KEXP & Les Trans : « Nous nous alignons si bien parce que nous mettons la musique au premier plan »

13.03.2024

Quel point commun peuvent bien avoir une radio américaine et un festival de musique rennais ? En un mot : la découverte. Fédérateur, ce goût en commun pour le défrichage musical réunit, depuis presque huit ans, les Rencontres Trans Musicales et la plus que cinquantenaire station KEXP, basée à Seattle. Au départ fondé par quatre étudiants, le média public peut aujourd’hui se targuer d’une audience mondiale et d’une brillante réputation. En plus de ses diffusions FM quotidiennes, les performances live diffusées sur sa chaîne YouTube atteignent en effet chaque semaine plus d’1,6 millions de spectateur·rices. Parmi ces vidéos, des live d’artistes programmé·es aux Trans Musicales enregistrés, chaque année, pendant le festival. Chris Kellogg, responsable de la programmation chez KEXP, revient pour nous sur ce partenariat d’exception.

Chris Kellogg pendant le tournage de la session live de Trad.Attack!, en 2016. © Alexis Janicot

La collaboration entre Les Trans et KEXP a commencé en 2016. Pourriez-vous revenir sur les origines de ce partenariat ?

Chris Kellogg : « À l’époque à KEXP, nous connaissions les Trans Musicales, mais tout le crédit revient à Jérémy Méléard [ancien attaché de presse des Rencontres Trans Musicales], qui a pris l’initiative de nous contacter. En gros, il nous a dit “On devrait essayer de faire quelque chose ensemble !”, et j’ai rapidement accepté.

« Les Trans Musicales s’alignent si bien avec KEXP parce qu’elles mettent la musique au premier plan : c’est une valeur que nous partageons »

J’entretiens probablement avec Gwenola Le Bris [secrétaire générale de l’Association Trans Musicales] la plus importante de mes relations professionnelles. Au fil des années, les personnes avec qui nous travaillons aux Trans Musicales sont devenues des ami·es. Il y a même des bénévoles avec qui j’ai sympathisé et que j’ai plaisir à retrouver, année après année. C’est très amusant de développer ces amitiés, et elles font partie de ce qui rend les Trans Musicales spéciales. C’est aussi ce qui fait qu’on travaille tous très bien ensemble, et que je voudrais que cela ne s’arrête jamais ! Mais avant tout, il ne faut pas oublier que le festival a une formidable réputation, et est connu pour sa passionnante programmation. Il s’aligne si bien avec KEXP parce qu’il met la musique au premier plan, et je pense que c’est une valeur que nous partageons. »

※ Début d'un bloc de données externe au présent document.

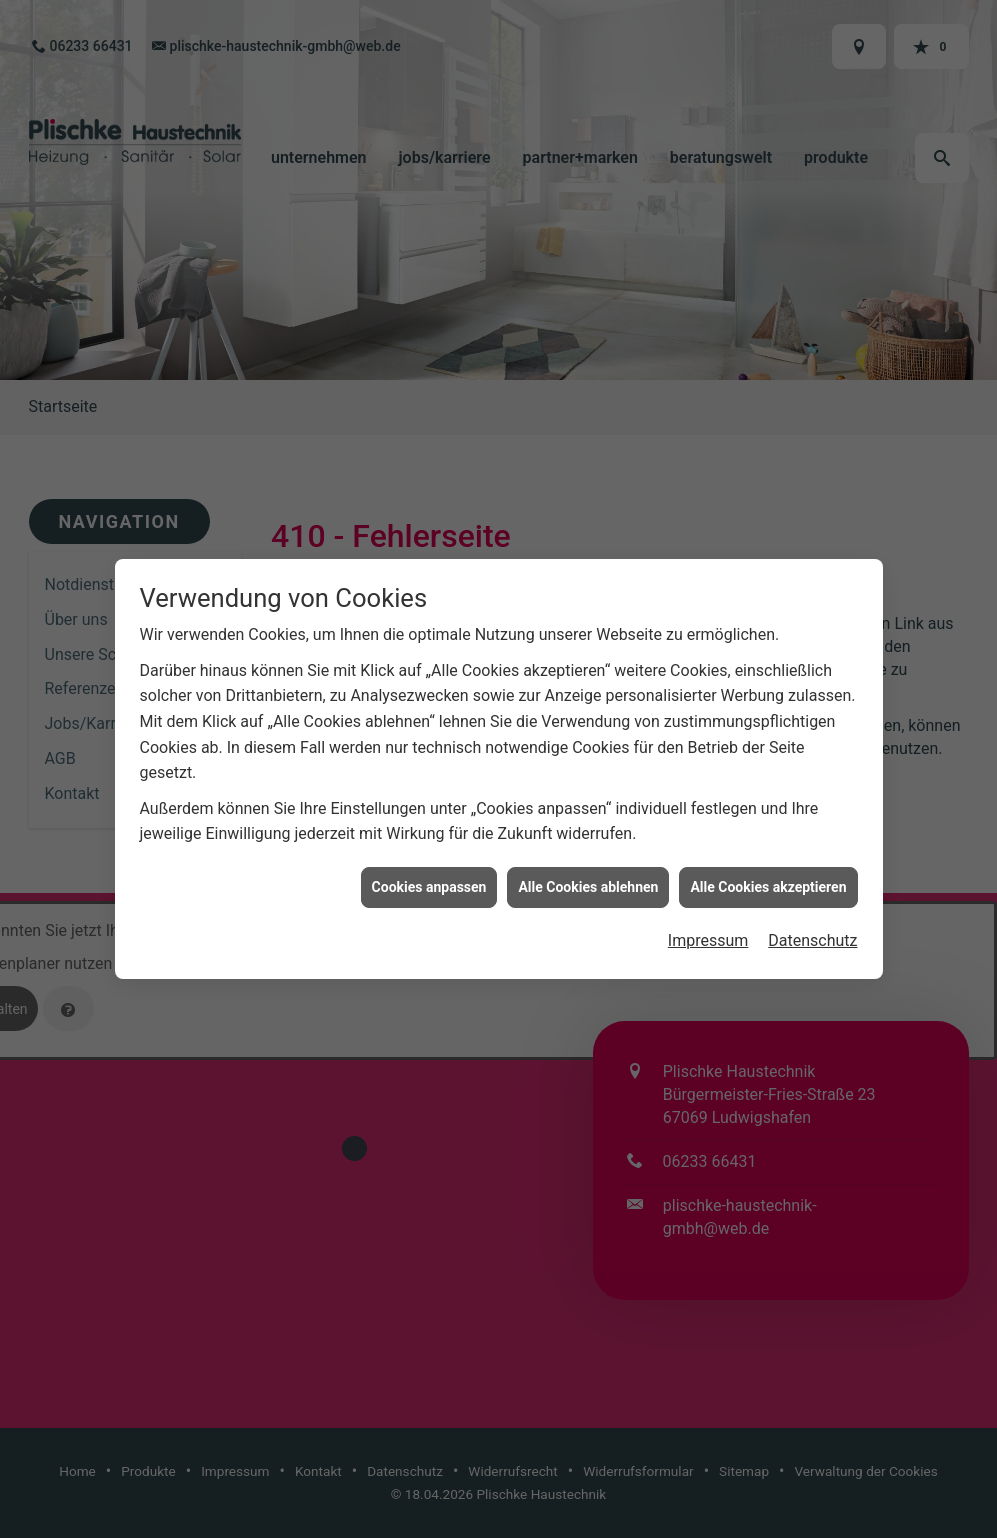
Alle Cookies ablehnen (588, 864)
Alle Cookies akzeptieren (768, 864)
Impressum (708, 918)
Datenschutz (812, 918)
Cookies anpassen (429, 864)
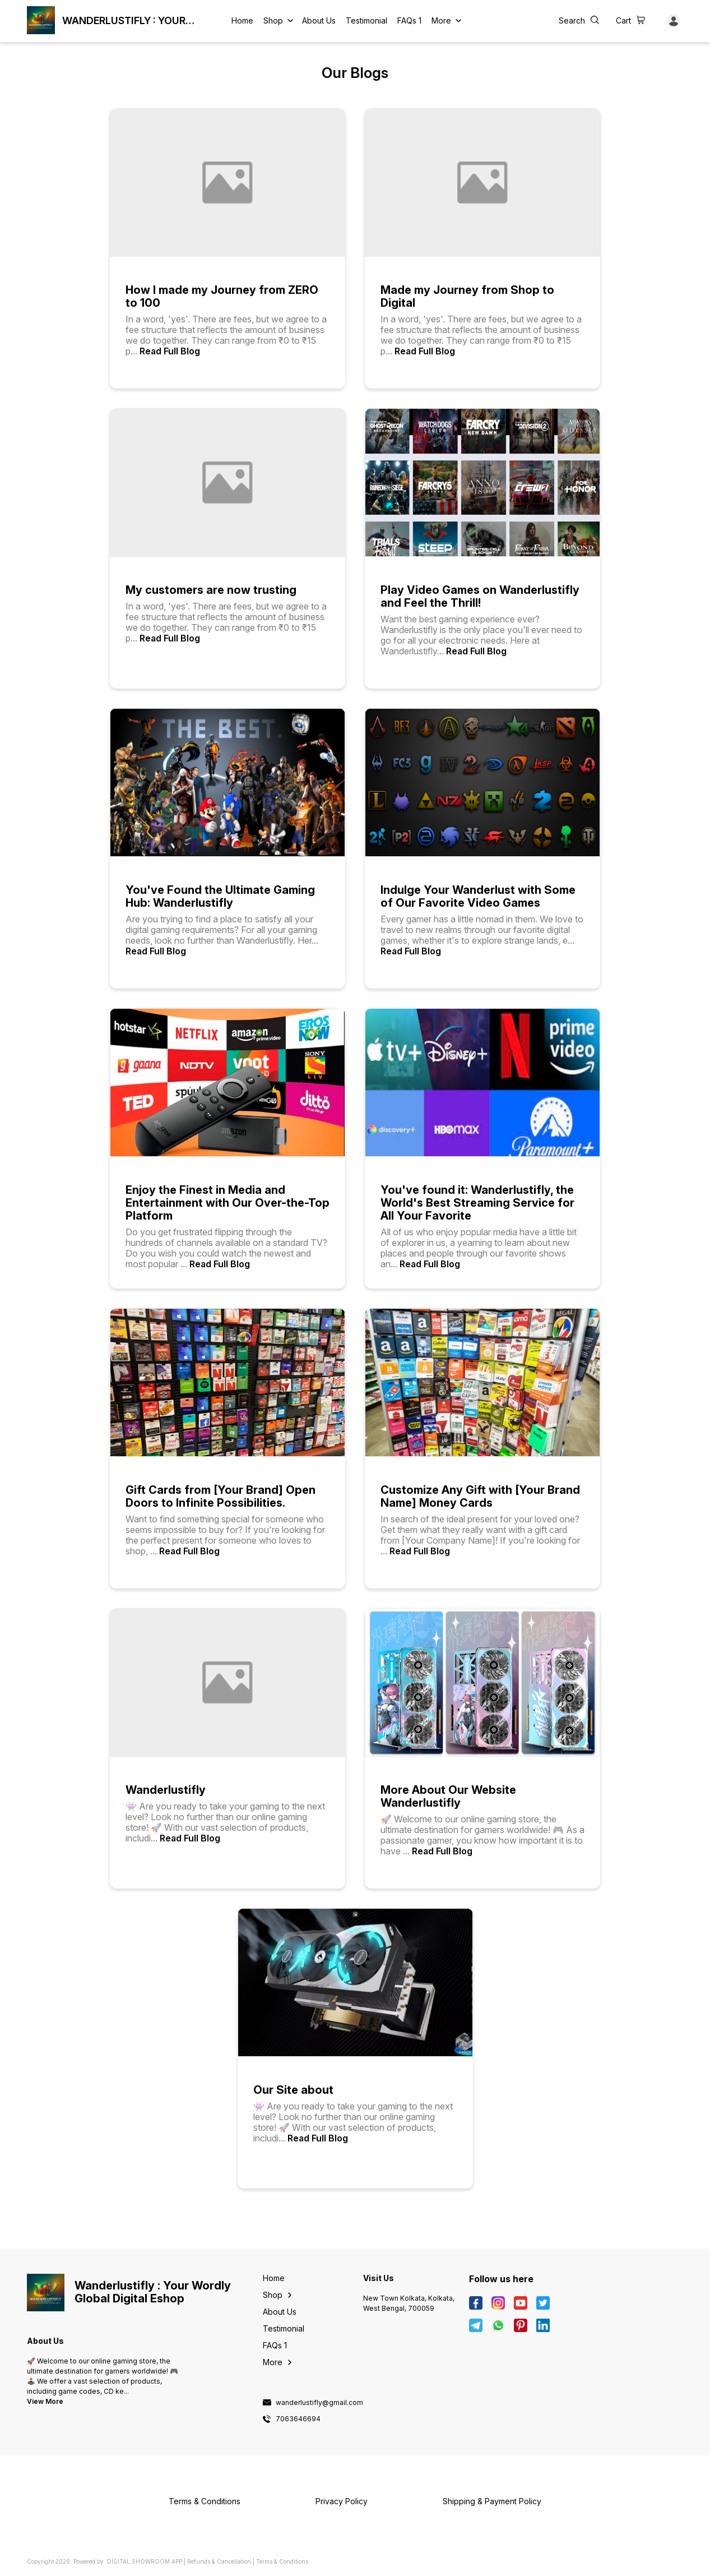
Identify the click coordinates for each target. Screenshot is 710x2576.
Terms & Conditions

Vous parlez de valeurs communes : quelles similarités partagent KEXP et Les Trans, plus précisément ?

« À KEXP, on aime dire que toute bonne musique mérite d’être entendue. Peu importe où elle est créée, peu importe les ressources des artistes qui l’imaginent, peu importe si un label ou un tourneur est impliqué dans sa production ou non. C’est d’abord la musique qui compte, peu importe d’où elle vient.

« Les festivalier·ères vont aux Trans les yeux fermés, en présumant que la musique va être super, même s’ils et elles n’ont jamais entendu parler de ce qu’ils et elles vont voir : cette confiance avec les auditeur·rices, c’est exactement ce que nous recherchons »

Nous voulons avant tout que le public entre en connexion avec les artistes, et ça nous plait beaucoup d’être ce ‘’connecteur’’. C’est exactement ce que je ressens quand je suis au Parc Expo, entouré de ces milliers de personnes qui sont là pour des artistes qui, pour beaucoup, n’ont jamais joué en France – ou certainement pas devant une telle audience. Tous ces gens sont venu·es parce qu’ils et elles ont confiance dans le festival, et en Jean-Louis Brossard [directeur artistique et co-fondateur des Rencontres Trans Musicales]. Les festivalier·ères vont aux Trans les yeux fermés, en présumant que la musique va être super, même s’ils et elles n’ont jamais entendu parler de ce qu’ils et elles vont voir. C’est exactement ce qu’on recherche, nous aussi : cette confiance avec nos auditeur·rices. Les gens ont confiance en KEXP et même s’ils et elles n’aiment pas une des choses que nous proposons, ce sera sûrement le cas lors de leur prochaine écoute. Construire cette confiance dans le temps est un travail qu’on ne peut pas acheter. On doit la gagner. J’aime penser qu’une des similarités entre les Trans Musicales et KEXP réside dans cette confiance avec nos publics respectifs, rendue possible par notre vision unique de la musique. »

En 2023, vous avez sélectionné 14 artistes de la programmation des 45es Rencontres Trans Musicales, sur une affiche de 80 noms. Comment faites-vous votre choix ? 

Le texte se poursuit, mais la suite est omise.